There was also time spent on talking about the Infrastructure User Manual as a follow up to the session earlier in the week. We decided to host a 48 hour virtual sprint on the first couple days of December in order to collaborate on fleshing out the rest of the document (announcement here). As we all know, I love documentation, so I’m glad to see this coming together. I was also able to have a chat with a contributor later in the day who is also looking forward to seeing it finished so he can build upon it as the foundation for more project-specific developer documentation.

Also, the topic of third party testing came up during one of my chats and was overheard by someone nearby – which is how we learned there were at least three teams talking about creating a more automatic mechanism for determining the health of the third party testing systems. That’s approximately two teams too many. Kurt Taylor was able to get us all on an email thread together so I’m happy to say that a specification for that project should be coming together too.

Late in the afternoon James E. Blair did a demo for developers of gertty. I wrote about the tool back in September (here) and I’m a big fan of CLI-based code review, so it was fun to see others excited and asking questions about it.

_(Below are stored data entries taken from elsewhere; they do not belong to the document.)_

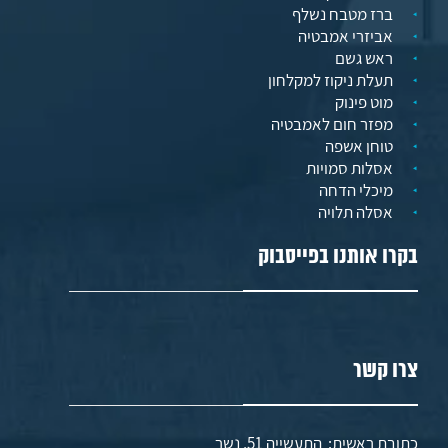
ברז מטבח נשלף
אביזרי אמבטיה
ראש גשם
תעלת ניקוז למקלחון
מוט פינוק
מפזר חום לאמבטיה
טוחן אשפה
אסלות סמויות
מיכלי הדחה
אסלה תלויה
בקרו אותנו בפייסבוק
צרו קשר
כתובת ראשית: התעשייה 51, נשר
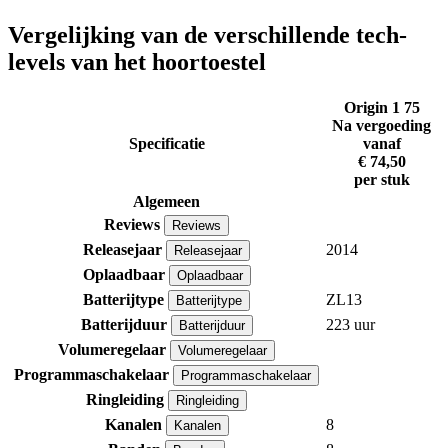
Vergelijking van de verschillende tech-
levels van het hoortoestel
Origin 1 75
Na vergoeding
Specificatie
vanaf
€ 74,50
per stuk
Algemeen
Reviews
Reviews
Releasejaar
2014
Releasejaar
Oplaadbaar
Oplaadbaar
Batterijtype
ZL13
Batterijtype
Batterijduur
223 uur
Batterijduur
Volumeregelaar
Volumeregelaar
Programmaschakelaar
Programmaschakelaar
Ringleiding
Ringleiding
Kanalen
8
Kanalen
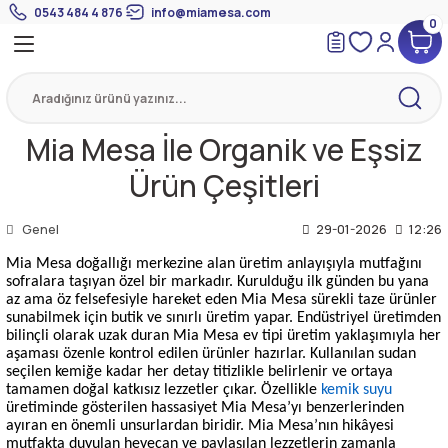
0543 484 4 876
info@miamesa.com
0
Geri Dön
Geri Dön
Geri Dön
 Suyundan Çorbalar
eri
Suyu
eri
Mia Mesa İle Organik ve Eşsiz
Ürün Çeşitleri
mik Suyu
Genel
29-01-2026
12:26
Mia Mesa doğallığı merkezine alan üretim anlayışıyla mutfağını
sofralara taşıyan özel bir markadır. Kurulduğu ilk günden bu yana
az ama öz felsefesiyle hareket eden Mia Mesa sürekli taze ürünler
sunabilmek için butik ve sınırlı üretim yapar. Endüstriyel üretimden
bilinçli olarak uzak duran Mia Mesa ev tipi üretim yaklaşımıyla her
aşaması özenle kontrol edilen ürünler hazırlar. Kullanılan sudan
seçilen kemiğe kadar her detay titizlikle belirlenir ve ortaya
tamamen doğal katkısız lezzetler çıkar. Özellikle
kemik suyu
üretiminde gösterilen hassasiyet Mia Mesa’yı benzerlerinden
ayıran en önemli unsurlardan biridir. Mia Mesa’nın hikâyesi
mutfakta duyulan heyecan ve paylaşılan lezzetlerin zamanla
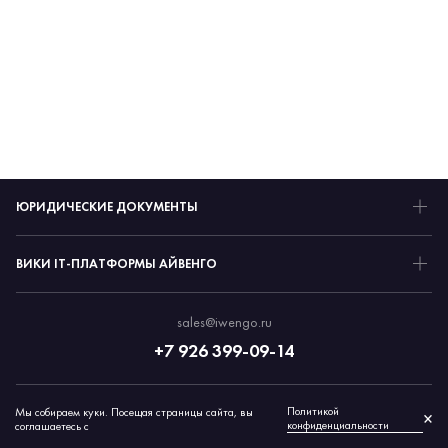
ЮРИДИЧЕСКИЕ ДОКУМЕНТЫ
ВИКИ IT-ПЛАТФОРМЫ АЙВЕНГО
sales@iwengo.ru
+7 926 399-09-14
Политикой
Мы собираем куки. Посещая страницы сайта, вы
© 2026 Айвенго
×
конфиденциальности
соглашаетесь с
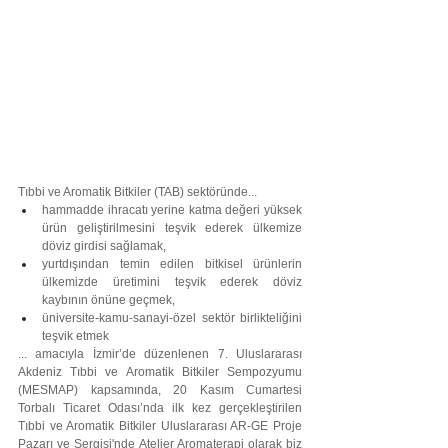
Tıbbi ve Aromatik Bitkiler (TAB) sektöründe...
hammadde ihracatı yerine katma değeri yüksek 
ürün geliştirilmesini teşvik ederek ülkemize 
döviz girdisi sağlamak, 
yurtdışından temin edilen bitkisel ürünlerin 
ülkemizde üretimini teşvik ederek döviz 
kaybının önüne geçmek, 
üniversite-kamu-sanayi-özel sektör birlikteliğini 
teşvik etmek 
... amacıyla İzmir’de düzenlenen 7. Uluslararası 
Akdeniz Tıbbi ve Aromatik Bitkiler Sempozyumu 
(MESMAP) kapsamında, 20 Kasım Cumartesi 
Torbalı Ticaret Odası’nda ilk kez gerçekleştirilen 
Tıbbi ve Aromatik Bitkiler Uluslararası AR-GE Proje 
Pazarı ve Sergisi'nde Atelier Aromaterapi olarak biz 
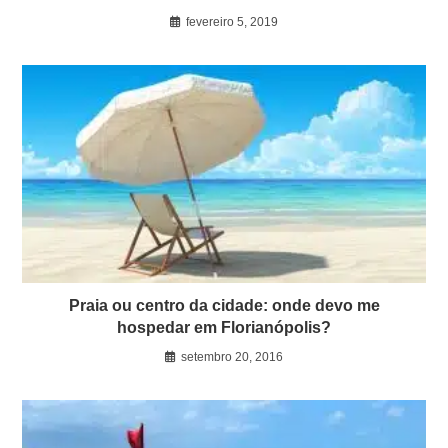
fevereiro 5, 2019
Praia ou centro da cidade: onde devo me
hospedar em Florianópolis?
setembro 20, 2016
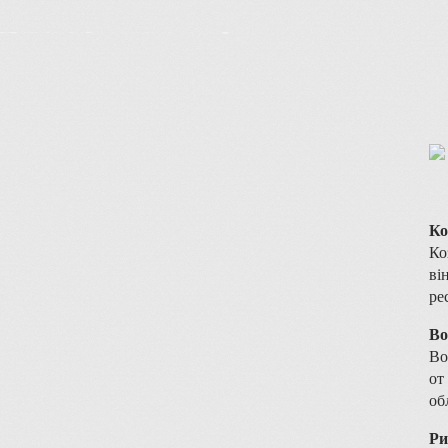
Ко
Ко
ві
ре
Во
Во
от
об
Ри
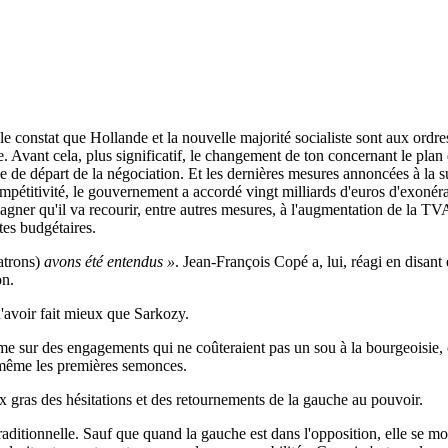
le constat que Hollande et la nouvelle majorité socialiste sont aux ordres
que. Avant cela, plus significatif, le changement de ton concernant le p
de départ de la négociation. Et les dernières mesures annoncées à la su
pétitivité, le gouvernement a accordé vingt milliards d'euros d'exonérat
 qu'il va recourir, entre autres mesures, à l'augmentation de la TVA, 
tes budgétaires.
atrons)
avons été entendus »
. Jean-François Copé a, lui, réagi en disan
on.
'avoir fait mieux que Sarkozy.
me sur des engagements qui ne coûteraient pas un sou à la bourgeoisie
 même les premières semonces.
ux gras des hésitations et des retournements de la gauche au pouvoir.
e traditionnelle. Sauf que quand la gauche est dans l'opposition, elle s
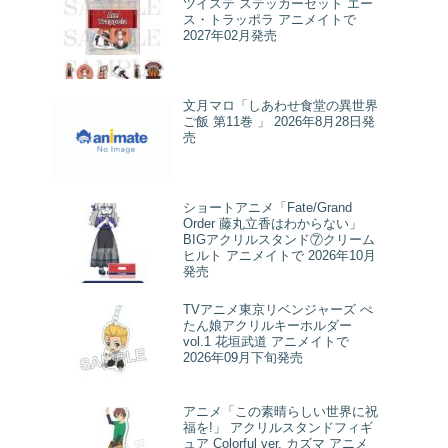
ツイステ ステッカーセット エー
ス・トラッポラ アニメイトで
2027年02月発売
文月マロ「しあわせ食堂の異世界
ご飯 第11巻 」 2026年8月28日発
売
ショートアニメ「Fate/Grand
Order 藤丸立香はわからない」
BIGアクリルスタンド⑦クリーム
ヒルト アニメイトで 2026年10月
発売
TVアニメ東京リベンジャーズ ぺ
たん娘アクリルキーホルダー
vol.1 花垣武道 アニメイトで
2026年09月下旬発売
アニメ「この素晴らしい世界に祝
福を!」 アクリルスタンドフィギ
ュア Colorful ver. カズマ アニメ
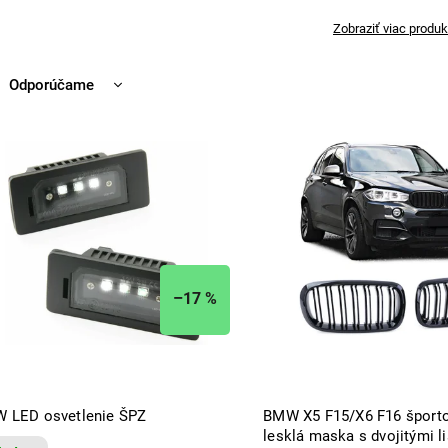
Zobraziť viac produk
Odporúčame
Najlacnejšie
Najdrahšie
Najpredávanejšie
Abecedne
–17 %
 LED osvetlenie ŠPZ
BMW X5 F15/X6 F16 športo
lesklá maska s dvojitými l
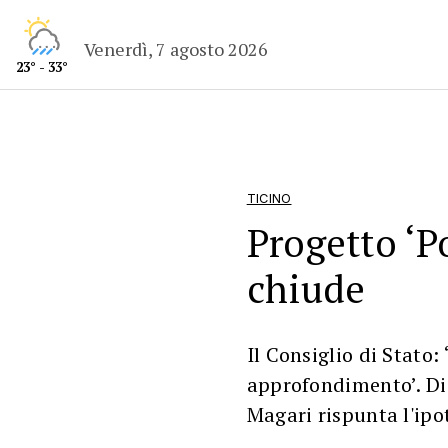
Venerdì, 7 agosto 2026
23° - 33°
TICINO
Progetto ‘Po
chiude
Il Consiglio di Stato:
approfondimento’. Die
Magari rispunta l'ipot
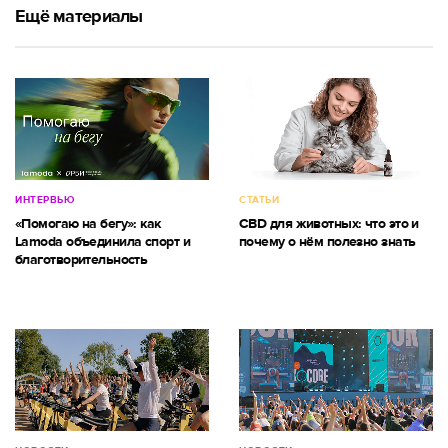
Ещё материалы
ИНТЕРВЬЮ
СТАТЬИ
«Помогаю на бегу»: как
CBD для животных: что это и
Lamoda объединила спорт и
почему о нём полезно знать
благотворительность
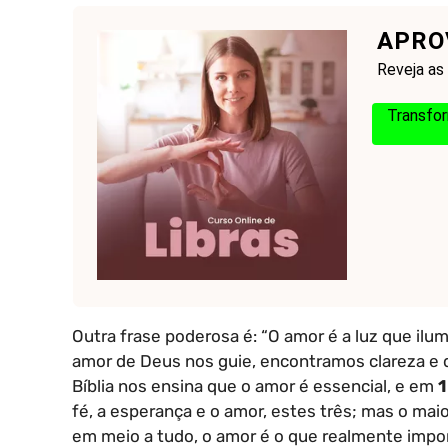
APROV
Reveja as
Transfor
Outra frase poderosa é: “O amor é a luz que ilu
amor de Deus nos guie, encontramos clareza e 
Bíblia nos ensina que o amor é essencial, e em
1
fé, a esperança e o amor, estes três; mas o ma
em meio a tudo, o amor é o que realmente impor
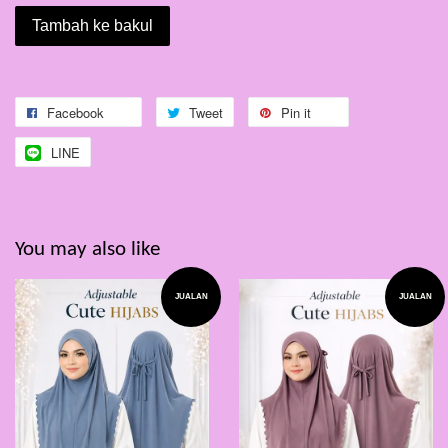
Tambah ke bakul
Facebook
Tweet
Pin it
LINE
You may also like
JUALAN
JUALAN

As things wound down, I realized that this was probably the best OpenStack summit I’ve attended. The occasional snafu aside (like the over-crowded lunch on Thursday – I ate elsewhere), for a conference with over 4,600 attendees it felt well-managed. The Design Summit itself had a format I was really pleased with, as in addition to having the Friday work day, Tuesday was devoted to much-needed cross-project summit sessions. As OpenStack grows and matures, I’m really happy to see everyone working to fine tune the summits like this to keep pace.

Tonight I joined several of my OpenStack colleagues for an early dinner, retiring early to my room so I could re-pack my suitcase (and hope it’s not over 50lbs) and get some work done before my flight tomorrow morning. As exhausting as this trip was, it sure flew by fast and I am quite sad to be leaving Paris! Alas, my sister in law’s wedding in Philadelphia on Sunday awaits and I’m looking forward to it (and finally seeing my husband again after almost 2 weeks).